You’ll also want to eliminate fried foods; instead bake or broil when you cook. Baked and broiled foods aren’t just healthier, but they can actually be more appealing to the taste buds. When cooking with oils, avoid using processed cooking oils. Alternatively, use unprocessed oils, such as extra virgin olive oil, canola, wheat germ and flaxseed oil.
When you feel like having a snack, reach for nuts, seeds (pumpkin and sunflower), dried fruits and fresh fruit. Try to stick with melons, bananas, oranges and lemons, as these fruits are high in potassium, which is an excellent source to help balance sodium and water retention. You’ll also want to increase your daily intake of vegetables, including salad (preferably made with romaine or bib lettuce, which contain more nutritional value than does iceberg lettuce), yam and dark leafy vegetables, such as spinach, broccoli and cabbage. Peppers and tomatoes aren’t just beneficial to your health and diet, but they’re quite tasty and can add a lot to your recipes.

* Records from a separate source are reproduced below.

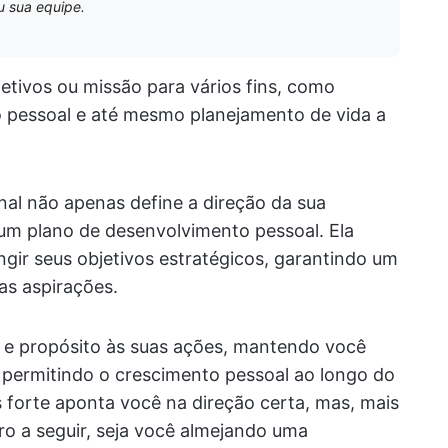
u sua equipe.
etivos ou missão para vários fins, como
o pessoal e até mesmo planejamento de vida a
nal não apenas define a direção da sua
um plano de desenvolvimento pessoal. Ela
ngir seus objetivos estratégicos, garantindo um
as aspirações.
a e propósito às suas ações, mantendo você
 permitindo o crescimento pessoal ao longo do
 forte aponta você na direção certa, mas, mais
ro a seguir, seja você almejando uma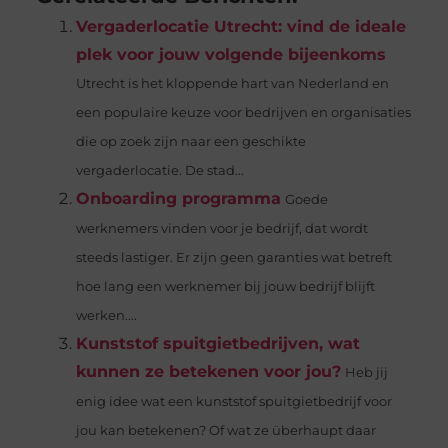
Vergaderlocatie Utrecht: vind de ideale
plek voor jouw volgende bijeenkoms
Utrecht is het kloppende hart van Nederland en
een populaire keuze voor bedrijven en organisaties
die op zoek zijn naar een geschikte
vergaderlocatie. De stad...
Onboarding programma
Goede
werknemers vinden voor je bedrijf, dat wordt
steeds lastiger. Er zijn geen garanties wat betreft
hoe lang een werknemer bij jouw bedrijf blijft
werken....
Kunststof spuitgietbedrijven, wat
kunnen ze betekenen voor jou?
Heb jij
enig idee wat een kunststof spuitgietbedrijf voor
jou kan betekenen? Of wat ze überhaupt daar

Soy foods are fast becoming a popular choice to reduce symptoms of menopause. Soy foods include soybeans, calcium-fortified soy milk, soy yogurt, tofu and others. I’ll admit that I haven’t yet indulged in soy-fortified foods, but it’s said that the benefits of their consumption are quite significant.
I highly recommend that you drink more mineral and bottled water, and reduce your intake of caffeine and alcohol. This will significantly reduce the incidence of hot flashes.
Of course, you’ll be tempted to stray from healthy eating once in awhile, which is okay – as long as you make it an occasional treat and not a regular practice. If you stick to the guidelines I mentioned, you will notice a reduction in many menopause symptoms, such as hot flashes, bloating, water retention, fatigue and mood swings.
Obviously, by consuming foods low in calories and fat you’ll also notice that you’re better able to control the weight gain associated with menopause. By adding a regular exercise program to your lifestyle, not only will you control your weight, but you’ll lose a significant amount of weight, as well. Fortunately, the foods that I’ve outlined will no doubt give you the energy needed to actively exercise each day. If you include weight training you’ll build muscle, become lean and toned (for real – even at our age!) and reduce the risk of osteoporosis.
When we were young girls we didn’t aspire to experience menopause. As a matter of fact, I can say with confidence that not one ten-year-old girl has ever muttered the words “When I grow up I want to be menopausal.” The fact is, if we’re lucky enough to experience life, menopause is just a natural part of being a woman. It’s not the end, but rather a very beautiful beginning of self confidence, maturity, beauty and an active lifestyle – that is, if you choose to make it so.